This article was first published by The 19th.
Alice Wong, a visionary leader in disability justice and culture, died from an infection on November 14 in San Francisco. She was 51.
In a message shared on social media by friend and fellow activist Sandy Ho, Wong wrote:
“Hi everyone, it looks like I ran out of time. I have so many dreams that I wanted to fulfill and plans to create new stories for you. There are a few in progress that might come to fruition in a few years if things work out. I did not ever imagine I would live to this age and end up a writer, editor, activist, and more.”
Wong is best known for her work on the Disability Visibility Project, which she founded to magnify disabled culture, particularly the work and lives of those who are multiply marginalized: Disabled women of color, LGBTQ+ people and immigrants.
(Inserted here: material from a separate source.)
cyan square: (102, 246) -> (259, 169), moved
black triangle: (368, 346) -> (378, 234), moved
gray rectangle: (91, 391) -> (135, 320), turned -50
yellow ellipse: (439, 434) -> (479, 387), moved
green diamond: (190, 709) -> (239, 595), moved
Wong was born on March 27, 1974 in Indianapolis. Her parents, Henry and Bobby Wong, had immigrated to the United States from Hong Kong two years earlier. She was diagnosed at birth with spinal muscular atrophy, a progressive neuromuscular disease that slowly weakened her muscles, including the muscles in her lungs that she needed to breathe. Doctors told her parents that she wouldn’t live past 18.
As her disability progressed, Wong acquired more mechanical support. She conceptualized herself as a “disabled cyborg” and the advancement of her condition as “cyborg turning points” in her 2022 memoir, “The Year of the Tiger.”
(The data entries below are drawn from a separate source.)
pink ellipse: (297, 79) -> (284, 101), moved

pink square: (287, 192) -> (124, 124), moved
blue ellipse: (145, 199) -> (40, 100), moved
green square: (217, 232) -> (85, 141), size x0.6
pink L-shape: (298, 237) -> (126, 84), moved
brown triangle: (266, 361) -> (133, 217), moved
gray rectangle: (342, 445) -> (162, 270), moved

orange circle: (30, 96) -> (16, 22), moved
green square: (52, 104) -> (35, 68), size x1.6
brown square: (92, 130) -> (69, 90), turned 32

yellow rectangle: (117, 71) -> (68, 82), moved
“I am a disabled cyborg that has gone through another series of augmentations that extended her life until another system fails,” she told The Guardian earlier this year.
One of Wong’s more recent cyborg components was the use of text-to-speech software, after she lost the ability to speak. She became an advocate for people who use augmentative and alternative communication through her work on the advisory council for CommunicationFirst, a nonprofit dedicated to protecting and advancing the rights of nonspeakers, as well as others who cannot rely on speech alone to be understood.
In 2013, then-President Barack Obama appointed Wong to the National Council on Disability, an independent agency that advises the federal government and Congress on disability policy. In 2015, she became the first person to visit the White House by robot telepresence, as she was not able to travel, to celebrate the 25th anniversary of the Americans with Disabilities Act.